Focus 2000---The 2000 was the import equivelent of the Pacer Imperial with Classic head, 2 hums, 1 vol, 1 tone and 3 way switch. In 1984, it gained the banana headstock and like it's brothers in 1986 gained the same pointy droopy headstock. In 1988, the bridge hum was slanted while the neck hum stayed straight and the body aquired a more of a sharp radius body shape with pointy upper horns. Later in 1989, like the Pacer Imperial, the bridge hum was strightened back out as before.
Focus 3000---The equivelent of the Pacer Deluxe, the 3000 had a HSS config. on a pickguard, 1 vol, 1 tone and 5 way switch. The body stayed the same throughout the run and the headstock shape went through the usual changes.
Focus 4000---The 4000 at first was a copy of "The Pacer" with 3 pickguard mounted singles, 1 vol, 1 tone and 5 way switch and Classic headstock shape. A year later, the 4000 became the import answer to the Randy Rhodes version of the Vanguard. It had a Floyd, 2 hums, 3 way, 1 vol, 1 tone and a strange shaped headstock-kind of a cross between a pointy and a classic head. These 4000s along with the 5000s were the only guitars seen with seen with these weird head shapes. The head changed again to the pointy variety later on. The 4000 was believed to be dropped after a couple years when the USA Vanguard was discontinued.

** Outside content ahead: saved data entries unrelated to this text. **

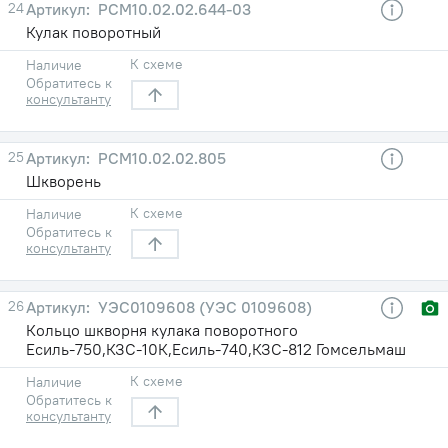
24
РСМ10.02.02.644-03
Кулак поворотный
К схеме
Наличие
Обратитесь к
консультанту
25
РСМ10.02.02.805
Шкворень
К схеме
Наличие
Обратитесь к
консультанту
26
УЭС0109608 (УЭС 0109608)
Кольцо шкворня кулака поворотного
Есиль-750,КЗС-10К,Есиль-740,КЗС-812 Гомсельмаш
К схеме
Наличие
Обратитесь к
консультанту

Focus 5000---The 5000 was the Japanese version of the 85 Voyager. These guitars also came out in 1985 and had 3 hums, 3 on/off switches and a single volume and a Floyd, of course. The 5000, like the 4000 was dropped after a few years.
Focus 6000---The Focus 6000 was the equivalent to the Pacer Custom I at the time with a Jackson like slantH-SS config. body with extended horns and squared off body with no pickguard and a floyd Rose. It was introduced in 1986. Controls were 1 vol and 3 on/off switches-one for each pickup. It featured the non-tilt head with a headstock like the pointy variety with a rounded nose then was changed later to a more pointed version. Pickups were S. Duncans. In 1988, like the other remaining Focuses, it gained a neck through design then was switched back to a bolt-on a year later and aquired a coil tap switch. The 6000 was the only Focus available with a reverse head option.
7000--- The 7000 was the Focus Bass and lasted only around a year. It
was a Fender "P" double cutaway looking body with P&J
pickups, 2 vols, 1 tone, 3 way switch, and 3 way select. It had a maple
fretboard and a Fender
Focus Classic I, II and III
I---The Classic I took over where the early Focus 4000 left off. It
had 3 singles on a pickguard with a Strat shaped body. It also sported
the Classic style head and a Floyd Rose.
Color options for the Focus line were candy red, blue, white, creme, black, blue stain, champagne, red stain, flip flop blue, flip flop red, flip flop white, sonic blue, flourescent pink and yellow and violet. Lefty options were also available.
The Focus lines remained until the end of 1989.